| What to work on |
Copy out all the lines in the records that include the word "MEDIAN".

| Extracted records |
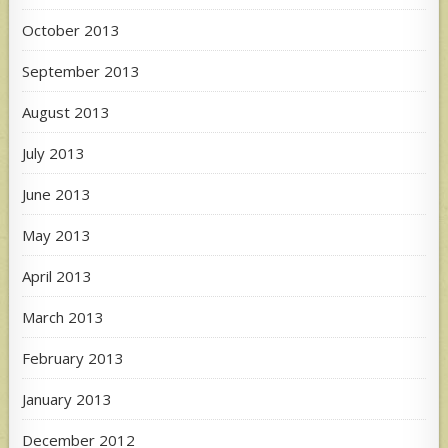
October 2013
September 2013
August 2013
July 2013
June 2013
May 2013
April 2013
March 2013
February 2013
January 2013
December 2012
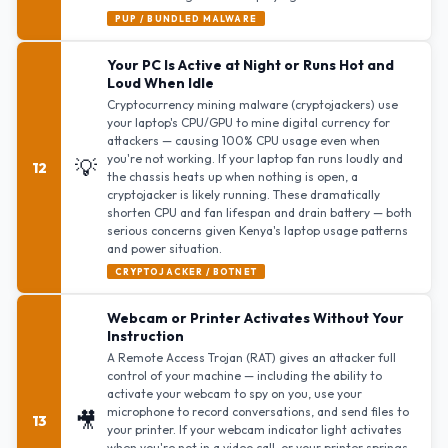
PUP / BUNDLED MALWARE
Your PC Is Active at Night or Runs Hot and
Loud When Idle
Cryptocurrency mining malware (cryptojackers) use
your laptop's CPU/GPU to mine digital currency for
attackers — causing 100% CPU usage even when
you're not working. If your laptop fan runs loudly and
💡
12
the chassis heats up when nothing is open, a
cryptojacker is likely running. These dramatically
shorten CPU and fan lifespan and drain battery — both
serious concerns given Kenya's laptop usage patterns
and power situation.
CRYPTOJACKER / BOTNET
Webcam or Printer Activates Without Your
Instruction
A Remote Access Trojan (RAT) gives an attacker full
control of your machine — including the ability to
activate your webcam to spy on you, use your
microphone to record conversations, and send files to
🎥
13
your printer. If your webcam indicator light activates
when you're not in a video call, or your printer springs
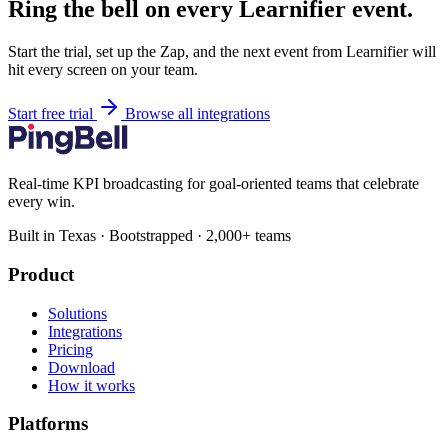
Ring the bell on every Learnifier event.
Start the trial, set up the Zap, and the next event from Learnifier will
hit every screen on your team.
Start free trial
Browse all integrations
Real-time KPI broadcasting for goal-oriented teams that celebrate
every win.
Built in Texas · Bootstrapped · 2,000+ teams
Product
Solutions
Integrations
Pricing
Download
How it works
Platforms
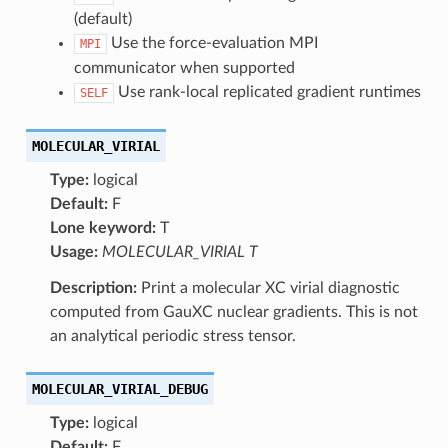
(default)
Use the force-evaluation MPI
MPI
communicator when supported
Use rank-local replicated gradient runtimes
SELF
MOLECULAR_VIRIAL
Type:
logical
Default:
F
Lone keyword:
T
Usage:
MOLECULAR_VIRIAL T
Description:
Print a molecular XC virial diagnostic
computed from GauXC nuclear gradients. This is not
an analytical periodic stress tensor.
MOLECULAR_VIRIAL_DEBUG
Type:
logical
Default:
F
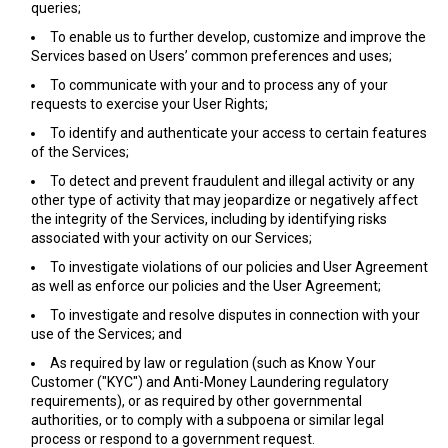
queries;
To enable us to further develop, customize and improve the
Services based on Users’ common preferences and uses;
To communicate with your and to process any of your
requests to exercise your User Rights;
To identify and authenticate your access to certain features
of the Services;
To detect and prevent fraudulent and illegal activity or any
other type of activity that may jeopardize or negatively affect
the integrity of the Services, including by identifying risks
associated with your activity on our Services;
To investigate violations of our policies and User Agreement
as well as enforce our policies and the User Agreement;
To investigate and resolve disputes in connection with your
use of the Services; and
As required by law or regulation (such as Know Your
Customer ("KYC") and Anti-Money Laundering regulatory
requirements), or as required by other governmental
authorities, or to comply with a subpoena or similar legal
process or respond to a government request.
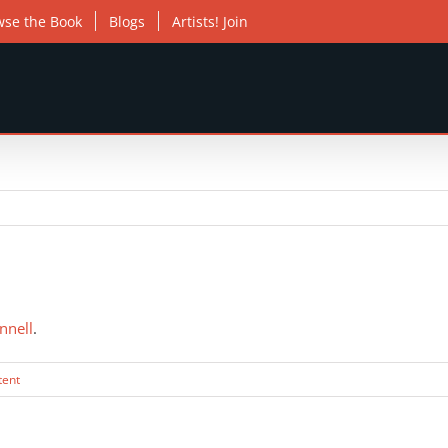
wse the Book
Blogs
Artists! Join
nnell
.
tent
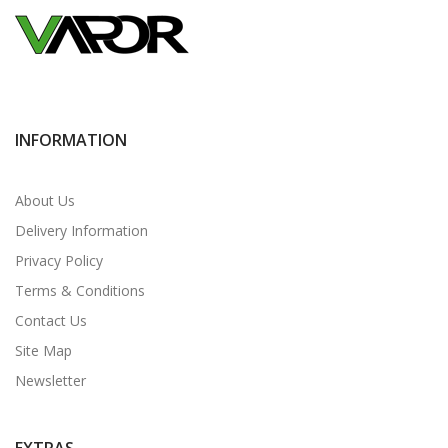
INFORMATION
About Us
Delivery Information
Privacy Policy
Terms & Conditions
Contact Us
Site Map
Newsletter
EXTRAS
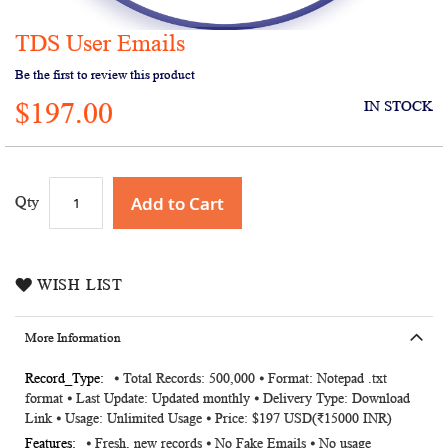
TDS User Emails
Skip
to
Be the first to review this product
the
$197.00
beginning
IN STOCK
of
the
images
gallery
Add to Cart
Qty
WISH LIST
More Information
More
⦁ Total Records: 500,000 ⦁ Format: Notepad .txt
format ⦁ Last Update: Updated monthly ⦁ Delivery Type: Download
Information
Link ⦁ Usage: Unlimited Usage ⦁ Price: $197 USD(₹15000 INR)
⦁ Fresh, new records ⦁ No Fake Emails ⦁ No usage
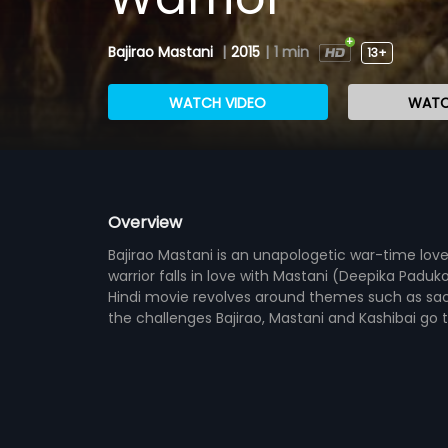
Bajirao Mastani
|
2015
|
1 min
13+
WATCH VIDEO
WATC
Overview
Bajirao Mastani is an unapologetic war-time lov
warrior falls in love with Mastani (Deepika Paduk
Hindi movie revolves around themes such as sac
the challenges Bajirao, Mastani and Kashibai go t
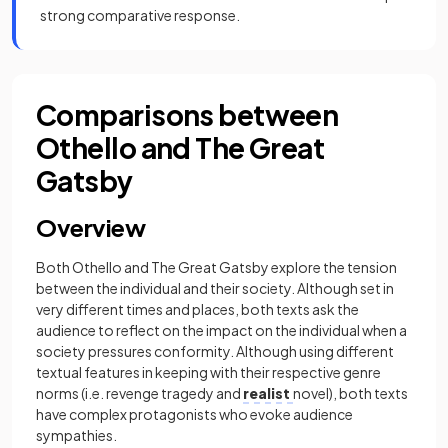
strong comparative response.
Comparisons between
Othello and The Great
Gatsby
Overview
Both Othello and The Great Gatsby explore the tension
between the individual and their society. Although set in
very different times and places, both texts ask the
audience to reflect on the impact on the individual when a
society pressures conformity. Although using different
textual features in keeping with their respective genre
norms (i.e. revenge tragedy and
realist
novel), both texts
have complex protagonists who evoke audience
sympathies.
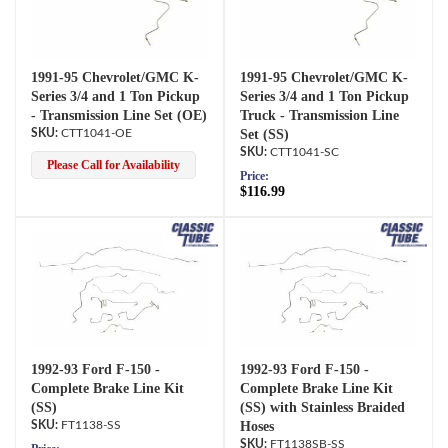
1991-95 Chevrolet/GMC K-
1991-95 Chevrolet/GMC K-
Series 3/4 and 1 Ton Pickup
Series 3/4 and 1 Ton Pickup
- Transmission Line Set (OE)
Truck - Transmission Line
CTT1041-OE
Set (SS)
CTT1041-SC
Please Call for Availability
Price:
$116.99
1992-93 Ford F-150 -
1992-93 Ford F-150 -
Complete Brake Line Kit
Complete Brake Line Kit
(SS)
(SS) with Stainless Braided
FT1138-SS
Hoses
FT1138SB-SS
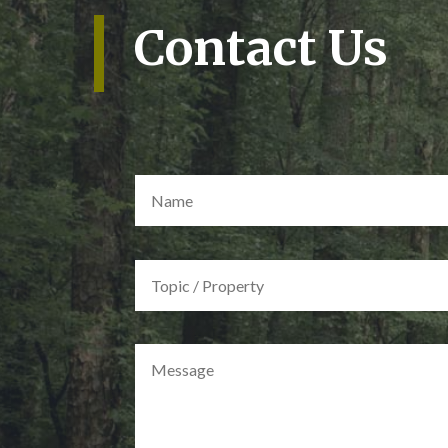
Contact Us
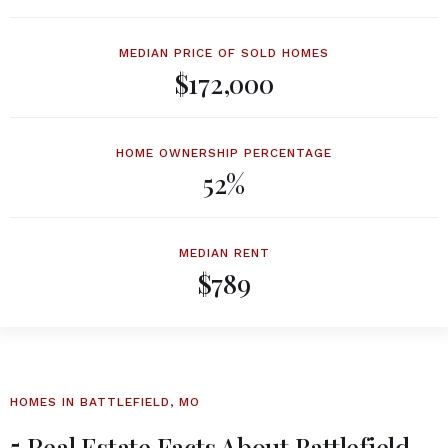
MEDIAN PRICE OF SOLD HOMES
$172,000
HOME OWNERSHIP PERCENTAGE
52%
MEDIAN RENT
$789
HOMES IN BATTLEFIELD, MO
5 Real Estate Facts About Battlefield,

| Task response |
MEDIAN PRICE OF SOLD HOMES
MEDIAN RENT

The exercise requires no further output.